Bob Freitas created PIG-3338:
--------------------------------
Summary: Temp files not deleted when run in Web App
Key: PIG-3338
URL: https://issues.apache.org/jira/browse/PIG-3338
Project: Pig
Issue Type: Bug
Components: impl
Affects Versions: 0.11.1
Environment: Linux CentOS 6.3, with Hadoop 1.0.4 and Jetty 6
Reporter: Bob Freitas
Priority: Critical
We are executing Pig, via PigRunner, in a web app, but the temporary files
being created by Pig are not being deleted until the web app is shutdown. This
causes the /tmp directory to become very cluttered very quickly, and run the
risk of filling it up over time.
The work started in FileLocalizer with the deleteTempFiles() is an excellent
start, but it does not go far enough.
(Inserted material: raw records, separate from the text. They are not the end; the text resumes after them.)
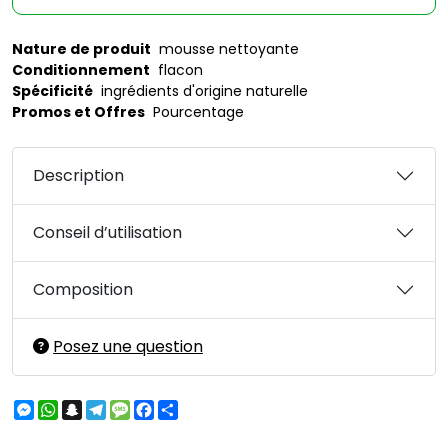
Nature de produit
mousse nettoyante
Conditionnement
flacon
Spécificité
ingrédients d'origine naturelle
Promos et Offres
Pourcentage
Description
Conseil d’utilisation
Composition
Posez une question
Messenger
WhatsApp
Snapchat
Telegram
Message
Facebook
Partager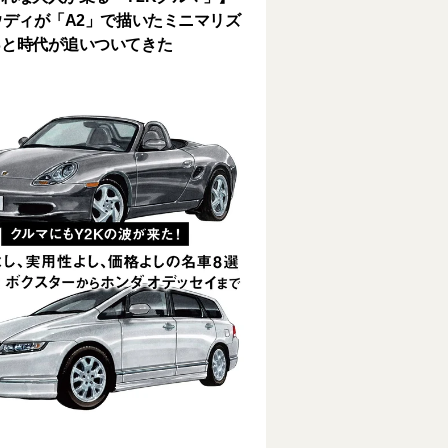
ウディが「A2」で描いたミニマリズ
っと時代が追いついてきた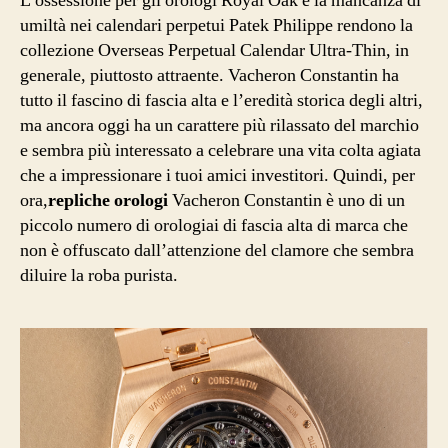
L’ossessione per gli orologi Royal Oak e la mancanza di
umiltà nei calendari perpetui Patek Philippe rendono la
collezione Overseas Perpetual Calendar Ultra-Thin, in
generale, piuttosto attraente. Vacheron Constantin ha
tutto il fascino di fascia alta e l’eredità storica degli altri,
ma ancora oggi ha un carattere più rilassato del marchio
e sembra più interessato a celebrare una vita colta agiata
che a impressionare i tuoi amici investitori. Quindi, per
ora,
repliche orologi
Vacheron Constantin è uno di un
piccolo numero di orologiai di fascia alta di marca che
non è offuscato dall’attenzione del clamore che sembra
diluire la roba purista.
If it was fully implemented then we
could use that method to delete those temp file after each Pig job has
completed.
What needs to happen is that the creation of temp files needs to always be
passed thru the FileLocalizer.getTemporaryPath() instead of using the
File.createTempFile() as it is now.
The places this needs to be implemented:
1) FileLocalizer #706 creation of localTempDir
2) JobControlCompiler.getJob() #512 creation of job jar
3) DefaultAbstractBag #388 creation of pigbag for spills
If these temp files are then stored into the already existing
ThreadLocal<Deque<ElementDescriptor>>() then we could use the
FileLocalizer.deleteTempFiles() to clean up after each Pig job and not need to
restart the web app.
--
This message is automatically generated by JIRA.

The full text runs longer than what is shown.